A class has 20 students whose ages (in years) are as follows.

14, 13, 14, 15, 12, 13, 13, 14, 15, 12, 15, 14, 12, 16, 13, 14, 14, 15, 16, 12

Find the mean ago of the students of the class.

Solution:

In the data, only five different numbers appear respectively.
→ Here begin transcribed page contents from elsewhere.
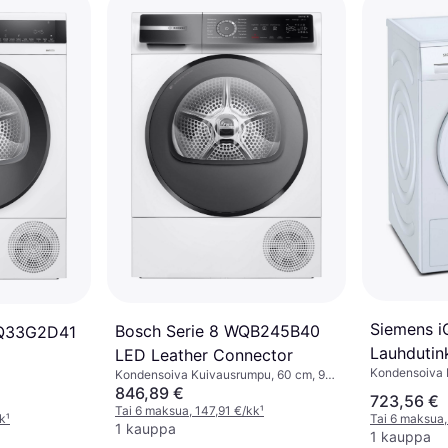
Siemens 
Bosch Serie 8 WQB245B40
WQ33G2D41
Lauhdutin
LED Leather Connector
Kondensoiva 
Kondensoiva Kuivausrumpu, 60 cm, 9
kg, Energiat
kg
846,89 €
723,56 €
Tai 6 maksua, 147,91 €/kk
¹
kk
¹
Tai 6 maksua,
1 kauppa
1 kauppa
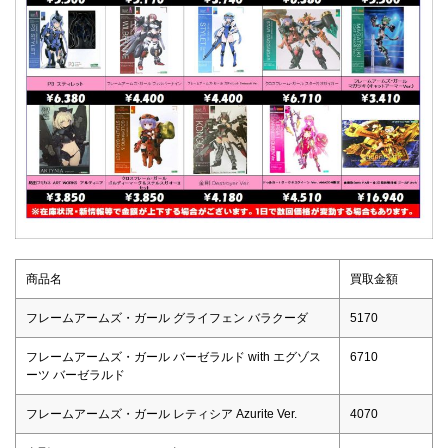
商品名
買取金額
フレームアームズ・ガール グライフェン バラクーダ
5170
フレームアームズ・ガール バーゼラルド with エグゾス
6710
ーツ バーゼラルド
フレームアームズ・ガール レティシア Azurite Ver.
4070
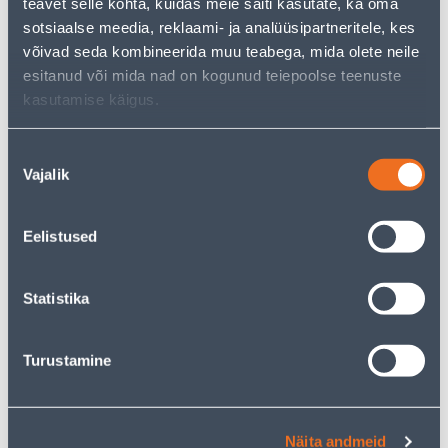
1
2
teavet selle kohta, kuidas meie saiti kasutate, ka oma
.43 €
.08 €
/ tk
/ tk
sotsiaalse meedia, reklaami- ja analüüsipartneritele, kes
võivad seda kombineerida muu teabega, mida olete neile
esitanud või mida nad on kogunud teiepoolse teenuste
KAMPAANIA
kasutamise käigus.
Nõusoleku
Vajalik
valik
RAAM 2-NE SCHNEIDER-
LÜLITI 1-NE SCHNEIDER-
ELECTRIC SEDNA DESIGN
ELECTRIC SEDNA DESIGN
Eelistused
ANTRATSIIT
VALGE
5
.32 €
3
3
.19 €
.19 €
Statistika
/ tk
/tk
Turustamine
KAMPAANIA
KAMPAANIA
Näita andmeid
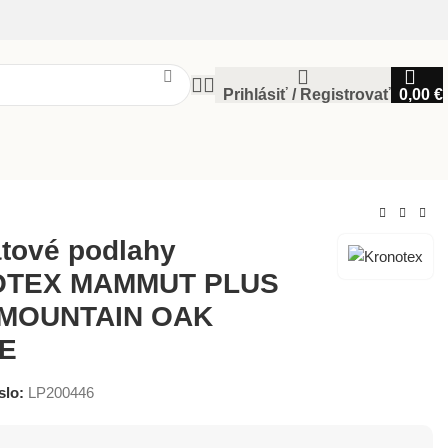
Prihlásiť / Registrovať
0,00
€
tové podlahy
TEX MAMMUT PLUS
 MOUNTAIN OAK
E
slo:
LP200446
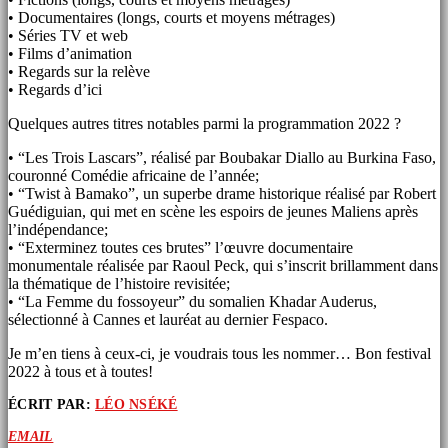
• Documentaires (longs, courts et moyens métrages)
• Séries TV et web
• Films d’animation
• Regards sur la relève
• Regards d’ici
Quelques autres titres notables parmi la programmation 2022 ?
• “Les Trois Lascars”, réalisé par Boubakar Diallo au Burkina Faso,
couronné Comédie africaine de l’année;
• “Twist à Bamako”, un superbe drame historique réalisé par Robert
Guédiguian, qui met en scène les espoirs de jeunes Maliens après
l’indépendance;
• “Exterminez toutes ces brutes” l’œuvre documentaire
monumentale réalisée par Raoul Peck, qui s’inscrit brillamment dans
la thématique de l’histoire revisitée;
• “La Femme du fossoyeur” du somalien Khadar Auderus,
sélectionné à Cannes et lauréat au dernier Fespaco.
Je m’en tiens à ceux-ci, je voudrais tous les nommer… Bon festival
2022 à tous et à toutes!
ÉCRIT PAR:
LÉO NSÉKÉ
EMAIL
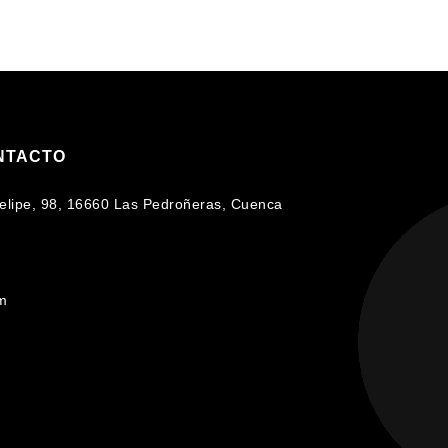
NTACTO
 Felipe, 98, 16660 Las Pedroñeras, Cuenca
om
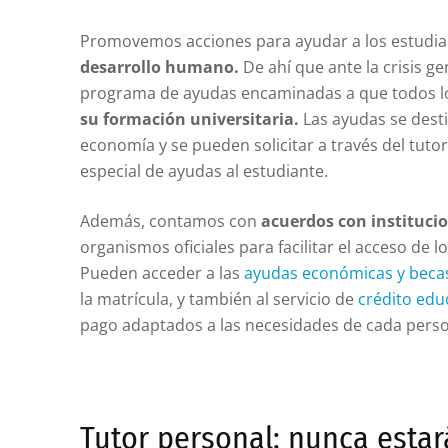
Promovemos acciones para ayudar a los estudia
desarrollo humano.
De ahí que ante la crisis g
programa de ayudas encaminadas a que todos lo
su formación universitaria.
Las ayudas se dest
economía y se pueden solicitar a través del tutor,
especial de ayudas al estudiante.
Además, contamos con
acuerdos con instituci
organismos oficiales para facilitar el acceso de 
Pueden acceder a las
ayudas económicas y beca
la matrícula, y también al servicio de
crédito edu
pago adaptados a las necesidades de cada pers
Tutor personal: nunca estar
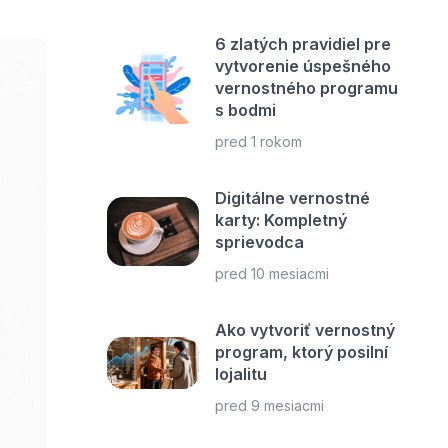
6 zlatých pravidiel pre
vytvorenie úspešného
vernostného programu
s bodmi
pred 1 rokom
Digitálne vernostné
karty: Kompletný
sprievodca
pred 10 mesiacmi
Ako vytvoriť vernostný
program, ktorý posilní
lojalitu
pred 9 mesiacmi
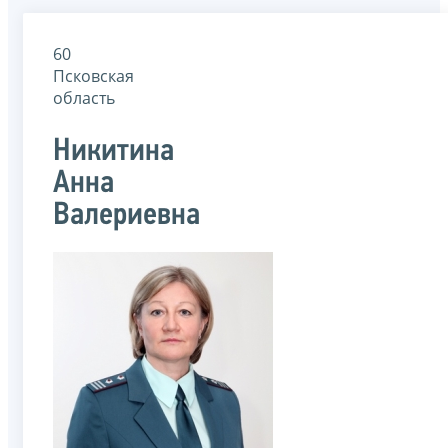
60
Псковская
область
Никитина
Анна
Валериевна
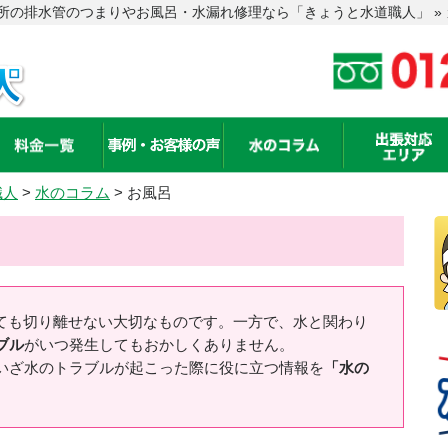
の排水管のつまりやお風呂・水漏れ修理なら「きょうと水道職人」 » カ
職人
>
水のコラム
>
お風呂
ても切り離せない大切なものです。一方で、水と関わり
ブル
がいつ発生してもおかしくありません。
いざ水のトラブルが起こった際に役に立つ情報を
「水の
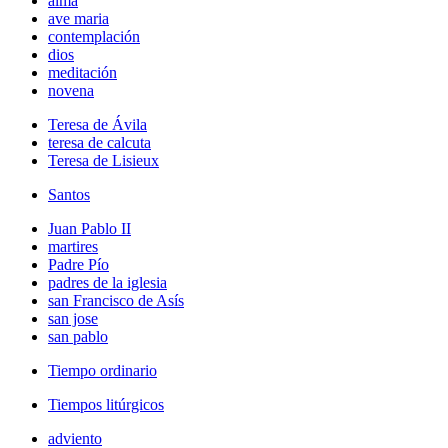
alma
ave maria
contemplación
dios
meditación
novena
Teresa de Ávila
teresa de calcuta
Teresa de Lisieux
Santos
Juan Pablo II
martires
Padre Pío
padres de la iglesia
san Francisco de Asís
san jose
san pablo
Tiempo ordinario
Tiempos litúrgicos
adviento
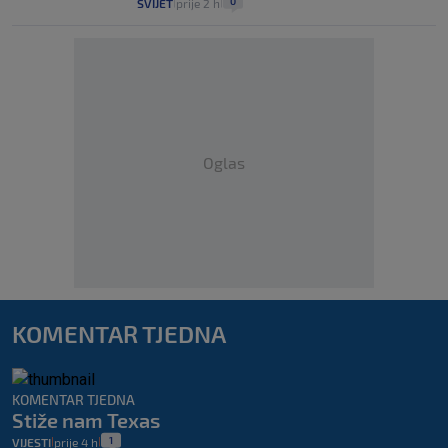
0
SVIJET
prije 2 h
|
|
Oglas
KOMENTAR TJEDNA
KOMENTAR TJEDNA
Stiže nam Texas
1
VIJESTI
prije 4 h
|
|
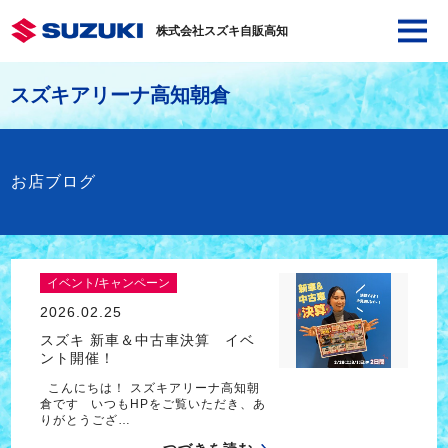
株式会社スズキ自販高知
スズキアリーナ高知朝倉
お店ブログ
イベント/キャンペーン
2026.02.25
スズキ 新車＆中古車決算 イベ
ント開催！
こんにちは！ スズキアリーナ高知朝
倉です いつもHPをご覧いただき、あ
りがとうござ…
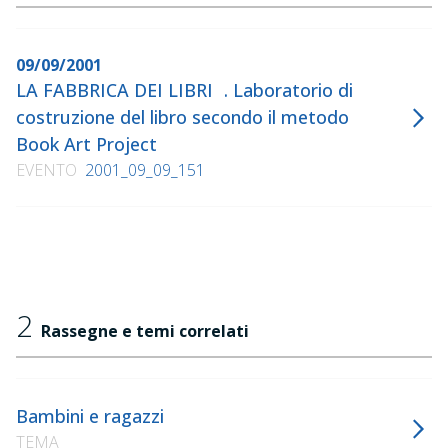
09/09/2001
LA FABBRICA DEI LIBRI . Laboratorio di
costruzione del libro secondo il metodo
Book Art Project
EVENTO
2001_09_09_151
2
Rassegne e temi correlati
Bambini e ragazzi
TEMA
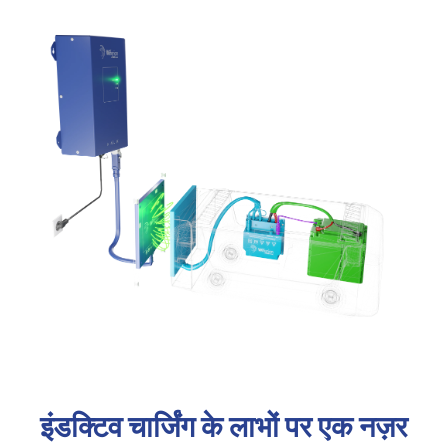
इंडक्टिव चार्जिंग के लाभों पर एक नज़र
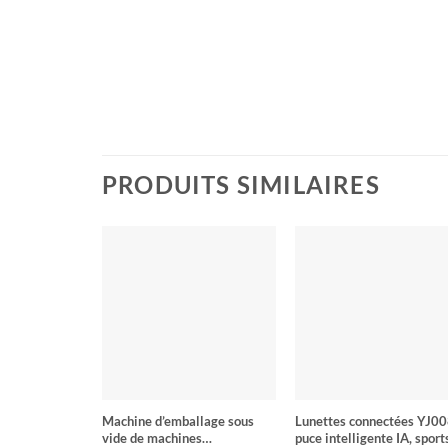
PRODUITS SIMILAIRES
Machine d’emballage sous
Lunettes connectées YJ00
vide de machines
puce intelligente IA, sport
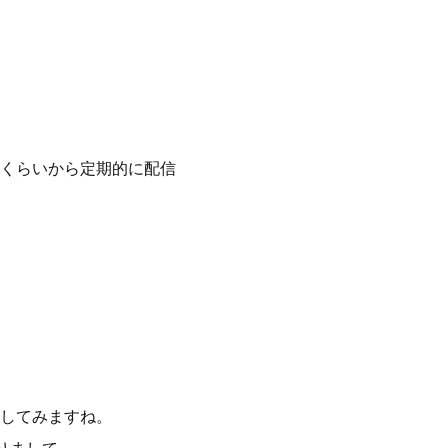
月くらいから定期的に配信
してみますね。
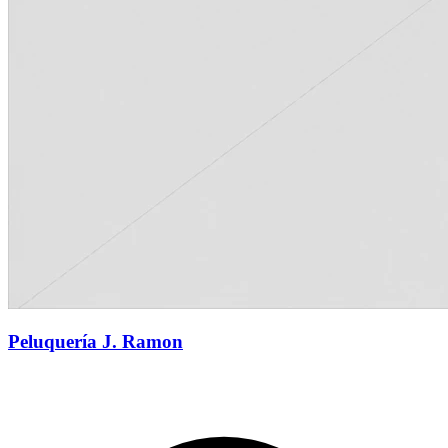
Peluquería J. Ramon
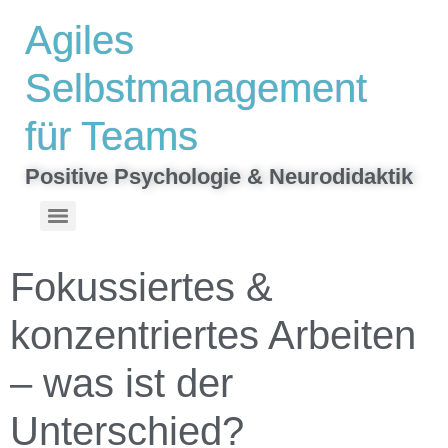
Inhalt
Agiles
springen
Selbstmanagement
für Teams
Positive Psychologie & Neurodidaktik
Top-Stärken finden & gezielt mit Teamrollen nutzen | VIA-Stärken-Spiel
Hinterlassen was bleibt – Ein interaktiver Roman zum Mitschreiben
Fokussiertes &
konzentriertes Arbeiten
– was ist der
Unterschied?​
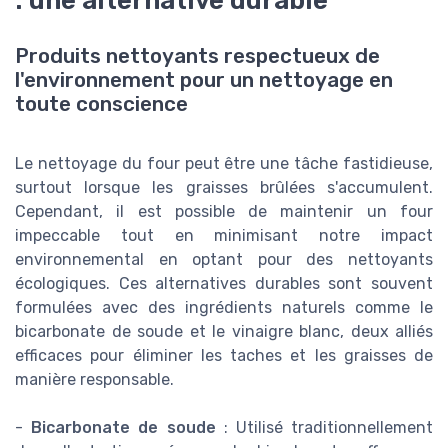
Produits nettoyants respectueux de
l'environnement pour un nettoyage en
toute conscience
Le nettoyage du four peut être une tâche fastidieuse,
surtout lorsque les graisses brûlées s'accumulent.
Cependant, il est possible de maintenir un four
impeccable tout en minimisant notre impact
environnemental en optant pour des nettoyants
écologiques. Ces alternatives durables sont souvent
formulées avec des ingrédients naturels comme le
bicarbonate de soude et le vinaigre blanc, deux alliés
efficaces pour éliminer les taches et les graisses de
manière responsable.
-
Bicarbonate de soude
: Utilisé traditionnellement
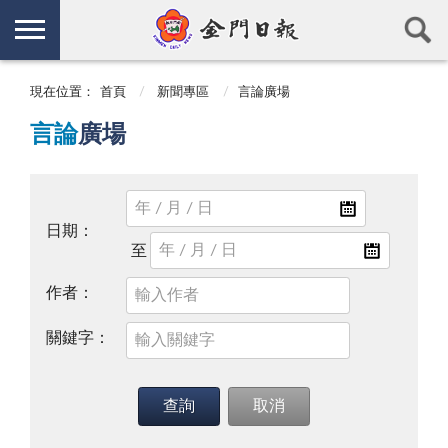
現在位置：
首頁
新聞專區
言論廣場
言論
廣場
日期：
作者：
關鍵字：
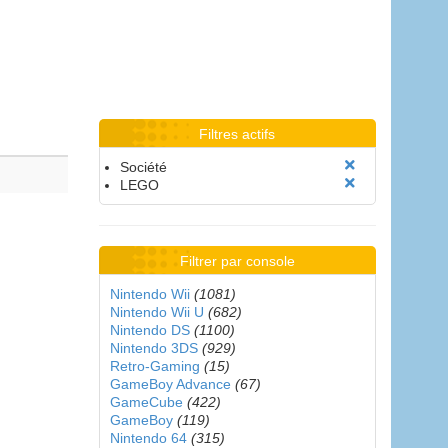
Filtres actifs
Société
LEGO
Filtrer par console
Nintendo Wii
(1081)
Nintendo Wii U
(682)
Nintendo DS
(1100)
Nintendo 3DS
(929)
Retro-Gaming
(15)
GameBoy Advance
(67)
GameCube
(422)
GameBoy
(119)
Nintendo 64
(315)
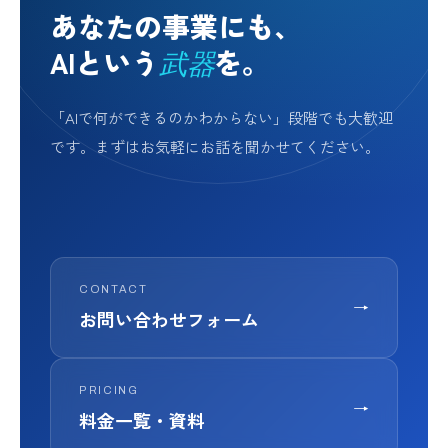
あなたの事業にも、
AIという
を。
武器
「AIで何ができるのかわからない」段階でも大歓迎
です。まずはお気軽にお話を聞かせてください。
CONTACT
→
お問い合わせフォーム
PRICING
→
料金一覧・資料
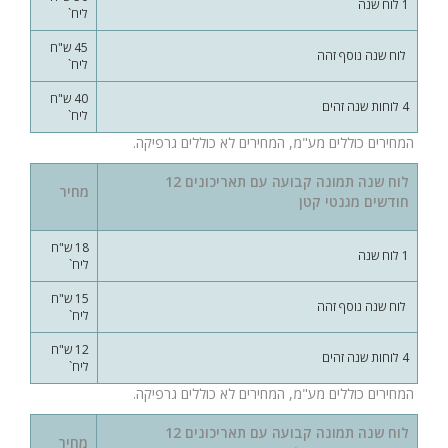
1 לוח שנה
ליח`
45 ש"ח
לוח שנה נוסף זהה
ליח`
40 ש"ח
4 לוחות שנה זהים
ליח`
המחירים כוללים מע"מ, המחירים לא כוללים גרפיקה.
לוח שנה תמונה קבועה עם תאריכונים 12
מחיר
חודשים מגנטי קטן
18 ש"ח
1 לוח שנה
ליח`
15 ש"ח
לוח שנה נוסף זהה
ליח`
12 ש"ח
4 לוחות שנה זהים
ליח`
המחירים כוללים מע"מ, המחירים לא כוללים גרפיקה.
לוח שנה תמונה קבועה עם תאריכונים 12
מחיר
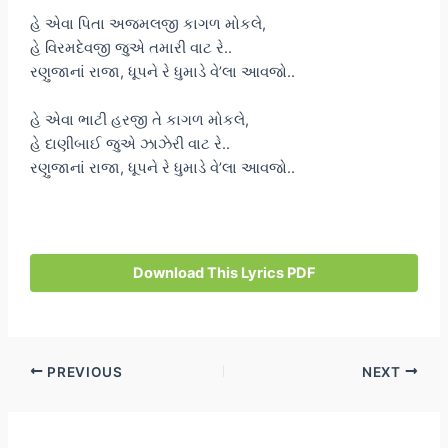
હે એવા પિતા અજમલજી કાગળ મોકલે,
હે વિરમદેવજી જુએ તમારી વાટ રે..
રણુજાનાં રાજા, ધૂપને રે ધુમાડે વે’લા આવજો..
હે એવા ભાટી હરજી તે કાગળ મોકલે,
હે દાણીબાઈ જુએ ઝાઝેરી વાટ રે..
રણુજાનાં રાજા, ધૂપને રે ધુમાડે વે’લા આવજો..
Download This Lyrics PDF
Post
PREVIOUS
NEXT
navigation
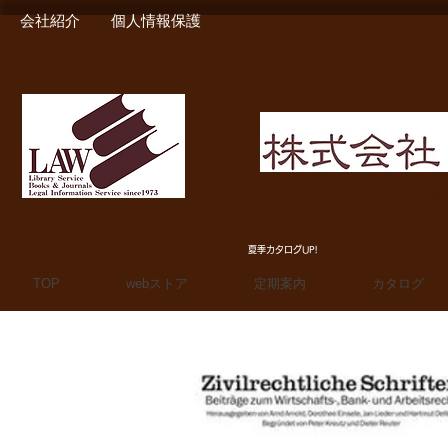
会社紹介
個人情報保護
MIURA SHOTEN BOO
夏季カタログUP!
TOP
webストア
定期案内
カタログ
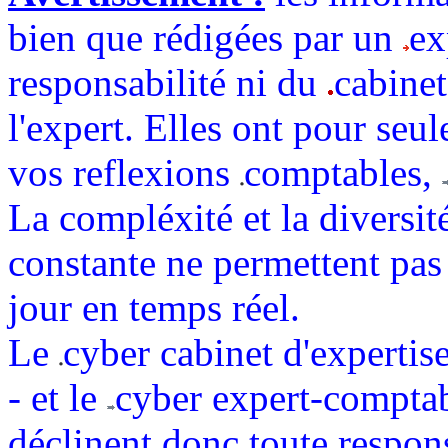
bien que rédigées par un
ex
responsabilité ni du
cabinet
l'expert. Elles ont pour seul
vos reflexions
comptables,
La compléxité et la diversit
constante ne permettent pas 
jour en temps réel.
Le
cyber cabinet d'expert
- et le
cyber expert-comptabl
déclinent donc toute respons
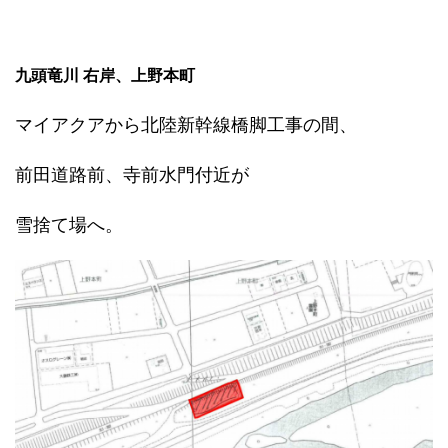
九頭竜川 右岸、上野本町
マイアクアから北陸新幹線橋脚工事の間、
前田道路前、寺前水門付近が
雪捨て場へ。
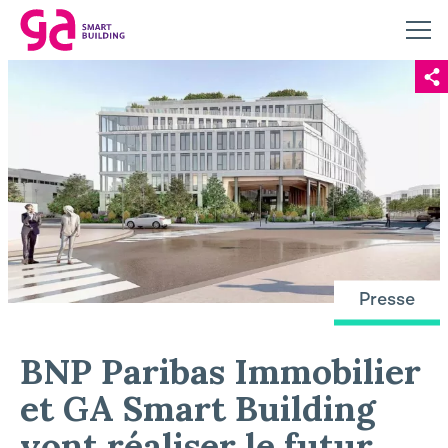
Presse
BNP Paribas Immobilier
et GA Smart Building
vont réaliser le futur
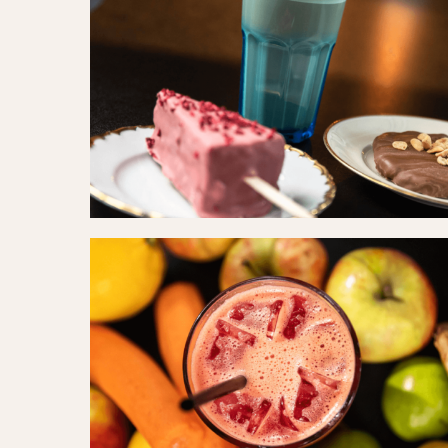
(1)
Kaffebar03
(1)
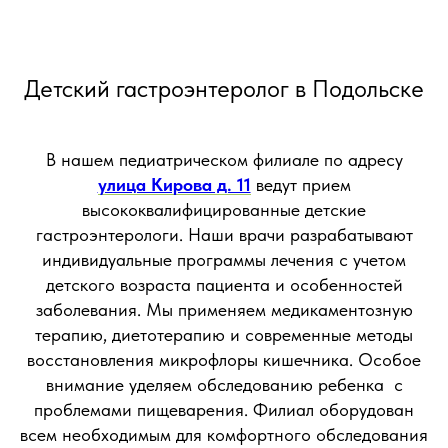
Детский гастроэнтеролог в Подольске
В нашем педиатрическом филиале по адресу
улица Кирова д. 11
ведут прием
высококвалифицированные детские
гастроэнтерологи. Наши врачи разрабатывают
индивидуальные программы лечения с учетом
детского возраста пациента и особенностей
заболевания. Мы применяем медикаментозную
терапию, диетотерапию и современные методы
восстановления микрофлоры кишечника. Особое
внимание уделяем обследованию ребенка с
проблемами пищеварения. Филиал оборудован
всем необходимым для комфортного обследования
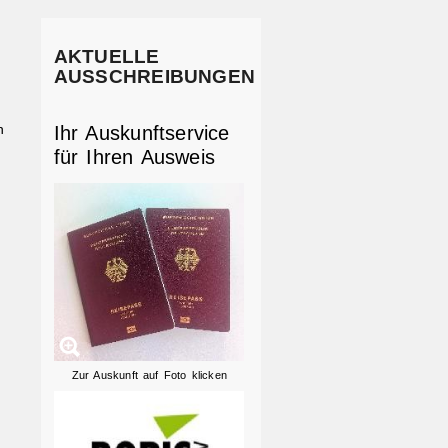
AKTUELLE
AUSSCHREIBUNGEN
n
Ihr Auskunftservice
für Ihren Ausweis
Zur Auskunft auf Foto klicken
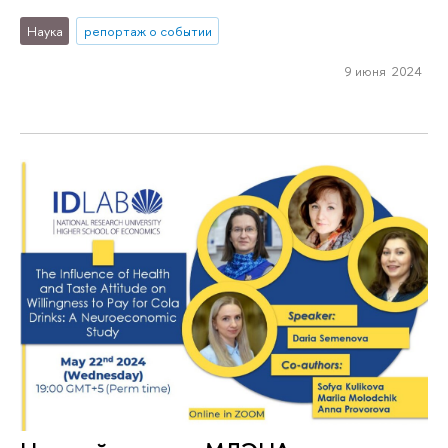
Наука
репортаж о событии
9 июня 2024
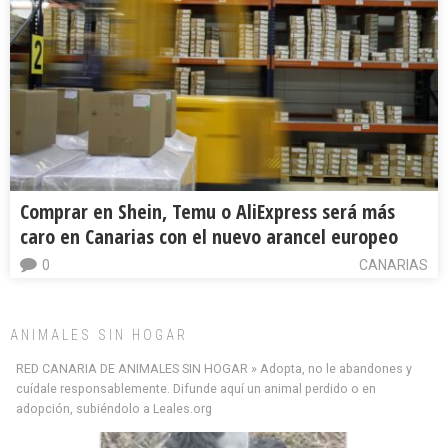
Comprar en Shein, Temu o AliExpress será más
caro en Canarias con el nuevo arancel europeo
0
CANARIAS
ANIMALES SIN HOGAR
RED CANARIA DE ANIMALES SIN HOGAR » Adopta, no le abandones y
cuídale responsablemente. Difunde aquí un animal perdido o en
adopción, subiéndolo a Leales.org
So, we write the frequencies of the variates as below.

Age (in years)

(x\(_{i}\))

12

13

14

15

16

Total

Number of Students

(f\(_{i}\))

4

4

6

4

2

20

Therefore, mean A = \(\frac{x_{1}f_{1} + x_{2}f_{2} + x_{3}f_{3}  + x_{4}f_{4} + x_{5}f_{5}}{ f_{1} +  f_{2} + f_{3} + f_{4} + f_{5}}\)

= \(\frac{12 × 4 + 13 × 4 + 14 × 6 + 15 × 4 + 16 × 2}{4 + 4 + 6 + 4 + 2}\)

= \(\frac{48 + 52 + 84 + 60 + 32}{20}\)

= \(\frac{276}{20}\)

= 13.8

Therefore, the mean age of the students of the class = 13.8 years.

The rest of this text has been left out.